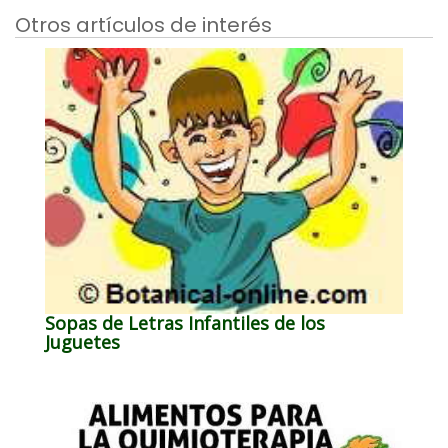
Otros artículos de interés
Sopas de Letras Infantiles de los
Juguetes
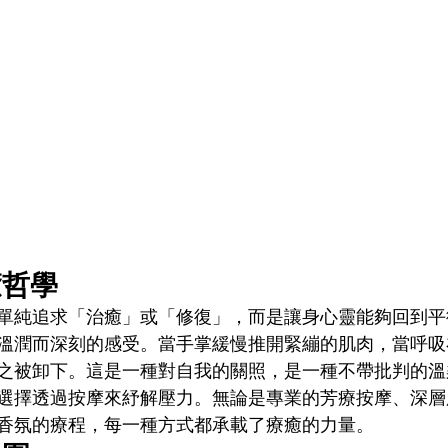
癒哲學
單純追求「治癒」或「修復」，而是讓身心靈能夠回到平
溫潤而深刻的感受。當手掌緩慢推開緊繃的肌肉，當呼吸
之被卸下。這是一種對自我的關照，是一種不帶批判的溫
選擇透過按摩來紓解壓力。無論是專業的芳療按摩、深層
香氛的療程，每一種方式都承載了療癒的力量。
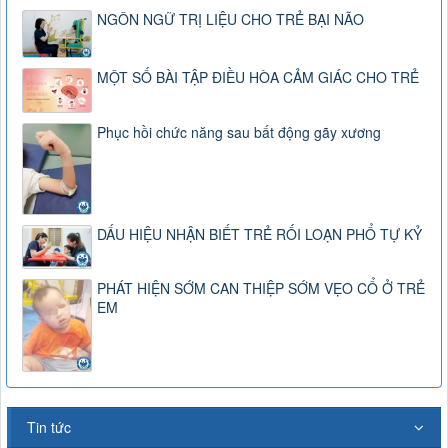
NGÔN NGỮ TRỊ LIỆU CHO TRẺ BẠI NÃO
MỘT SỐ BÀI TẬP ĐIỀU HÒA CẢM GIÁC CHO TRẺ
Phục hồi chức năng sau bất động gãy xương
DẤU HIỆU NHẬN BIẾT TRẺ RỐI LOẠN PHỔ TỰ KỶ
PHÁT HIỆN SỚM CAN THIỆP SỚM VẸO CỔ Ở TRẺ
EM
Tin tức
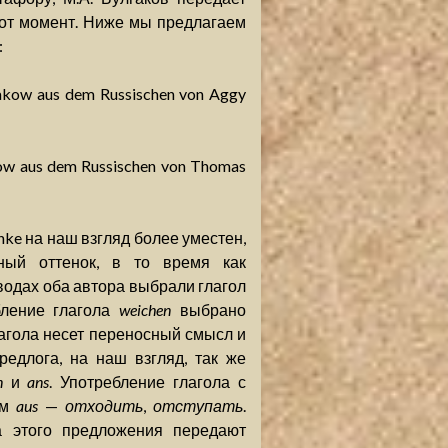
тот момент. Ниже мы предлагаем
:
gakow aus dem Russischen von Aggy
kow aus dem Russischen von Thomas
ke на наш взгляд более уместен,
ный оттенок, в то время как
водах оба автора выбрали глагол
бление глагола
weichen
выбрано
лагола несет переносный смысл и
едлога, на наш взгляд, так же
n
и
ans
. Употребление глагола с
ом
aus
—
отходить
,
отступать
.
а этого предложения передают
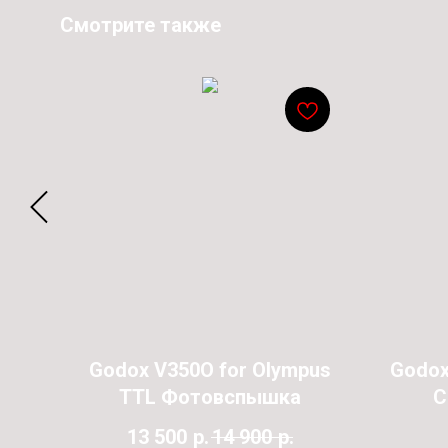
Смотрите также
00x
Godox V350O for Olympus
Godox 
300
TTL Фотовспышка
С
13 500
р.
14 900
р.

TRY IT -
Copy out the listing exactly as it stands, but not the pictures.

EXERCISE ANSWER -
Otros artículos de interés
Sopas de Letras Infantiles de los
Juguetes
癒哲學
單純追求「治癒」或「修復」，而是讓身心靈能夠回到平
溫潤而深刻的感受。當手掌緩慢推開緊繃的肌肉，當呼吸
之被卸下。這是一種對自我的關照，是一種不帶批判的溫
選擇透過按摩來紓解壓力。無論是專業的芳療按摩、深層
香氛的療程，每一種方式都承載了療癒的力量。
NGÔN NGỮ TRỊ LIỆU CHO TRẺ BẠI NÃO
MỘT SỐ BÀI TẬP ĐIỀU HÒA CẢM GIÁC CHO TRẺ
Phục hồi chức năng sau bất động gãy xương
DẤU HIỆU NHẬN BIẾT TRẺ RỐI LOẠN PHỔ TỰ KỶ
PHÁT HIỆN SỚM CAN THIỆP SỚM VẸO CỔ Ở TRẺ
EM
Tin tức
тот момент. Ниже мы предлагаем
:
gakow aus dem Russischen von Aggy
kow aus dem Russischen von Thomas
ke на наш взгляд более уместен,
ный оттенок, в то время как
водах оба автора выбрали глагол
бление глагола
weichen
выбрано
лагола несет переносный смысл и
едлога, на наш взгляд, так же
n
и
ans
. Употребление глагола с
ом
aus
—
отходить
,
отступать
.
а этого предложения передают
Смотрите также
00x
Godox V350O for Olympus
Godox 
300
TTL Фотовспышка
С
13 500
р.
14 900
р.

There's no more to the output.